An Honest Answer to an Honest Question

Goosie was cuddled up to me yesterday.  She looked over my shoulder and saw on my screen a picture of a young boy, probably only a year or two old, who was suffering from severe malnutrition.  I could see her looking at the screen, and I could see her eyes trying to make sense of it.

Finally, she asked me, “what is that?”  When I responded that it was a child, she asked me if he was real.  It was an honest question.  The boy’s features were so contorted from dehydration that it made his features appear slightly off from human.

Then she asked me why he didn’t have enough food.

I could have told her that people in some parts of the world don’t have access to food.

I could have told her that droughts and other natural disasters can wipe out food supplies.

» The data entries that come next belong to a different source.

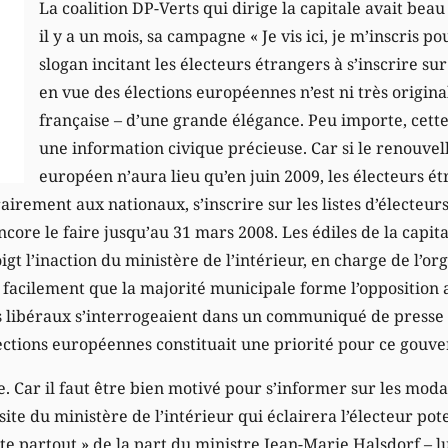
La coalition DP-Verts qui dirige la capitale avait beau 
il y a un mois, sa campagne « Je vis ici, je m’inscris pou
slogan incitant les électeurs étrangers à s’inscrire sur 
en vue des élections européennes n’est ni très original
française – d’une grande élégance. Peu importe, cet
une information civique précieuse. Car si le renouv
européen n’aura lieu qu’en juin 2009, les électeurs ét
rairement aux nationaux, s’inscrire sur les listes d’électeur
encore le faire jusqu’au 31 mars 2008. Les édiles de la capi
gt l’inaction du ministère de l’intérieur, en charge de l’org
us facilement que la majorité municipale forme l’opposition 
libéraux s’interrogeaient dans un communiqué de presse si
lections européennes constituait une priorité pour ce gouv
e. Car il faut être bien motivé pour s’informer sur les modal
e site du ministère de l’intérieur qui éclairera l’électeur pot
e partout » de la part du ministre Jean-Marie Halsdorf – l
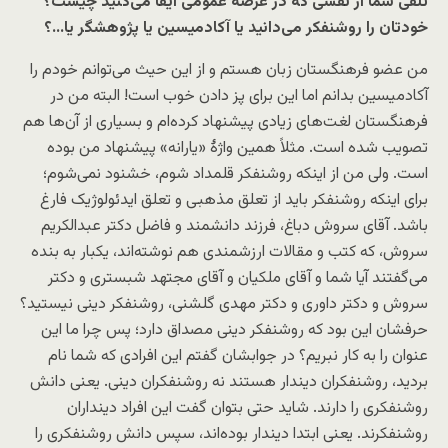
تلقی شما از نقشی که در عرصۀ عمومی ایفا می‌کنید چیست؟
خودتان را روشنفکر می‌دانید یا آکادمیسین یا پژوهشگر یا…؟
من عضو فرهنگستان زبان هستم و از این حیث می‌توانم خودم را
آکادمیسین بدانم اما این برای پز دادن خوب است! البته من در
فرهنگستان لغت‌های زیادی پیشنهاد کرده‌ام و بسیاری از آن‌ها هم
تصویب شده است. مثلاً همین واژۀ «یارانه» پیشنهاد من بوده
است. ولی من از اینکه روشنفکر قلمداد شوم، خشنود نمی‌شوم؛
برای اینکه روشنفکر باید از تعلق مذهبی و تعلق ایدئولوژیک فارغ
باشد. آقای سروش دباغ، فرزند دانشمند و فاضل دکتر عبدالکریم
سروش، که کتب و مقالات ارزشمندی هم نوشته‌اند، یکبار به بنده
می‌گفتند آیا شما و آقای ملکیان و آقای مجتهد شبستری و دکتر
سروش و دکتر داوری و دکتر مهدی گلشنی، روشنفکر دینی نیستید؟
حرفشان این بود که روشنفکر دینی مصداق دارد؛ پس چرا ما این
عنوان را به کار نبریم؟ در جوابشان گفتم این افرادی که شما نام
بردید، روشنفکران دیندار هستند نه روشنفکران دینی. یعنی دانش
روشنفکری را دارند. شاید حتی بتوان گفت این افراد دینداران
روشنفکرند. یعنی ابتدا دیندار بوده‌اند، سپس دانش روشنفکری را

I could have told her that wars displace people from their homes and their ready access to nutrition.

But all of those answers sounded paltry when she could look over and see my bowl of leftovers.  When she could recall what she had eaten that day and she couldn’t recall any time in her life when she had been truly hungry.  When she can clearly see that while we don’t have it all, we sure have an awful lot, especially when compared to those with the least.

She could have asked me, why do we have when others have not?

And I guess I never could have actually answered that question because I don’t have the answer myself.  That’s a big question and involves a lot more than a single person or small group of people could control.

But there’s another question that we are all accountable to.  That question is, “what are we doing about it?’

This question feels like an indictment to me.  After all, I like thinking that I’m a good person.  I help people.  I teach my children what I believe they need to know.  I pray.  I don’t steal or kill or act violently towards people.

But what am I doing for the least of these?  The lost?  The forgotten?  The left behind?

Don’t get me wrong.  I do some, and I do enough to make me feel like I’m doing something.  But am I doing enough?  Am I doing enough to stand in front of that question and confidently give my answer?

No I’m not.

That question will be asked of me again when I come to the other end of this life.  I have the rest of my days to compose a better answer.  I have the rest of my days to live an answer that won’t embarrass me in front of my girls.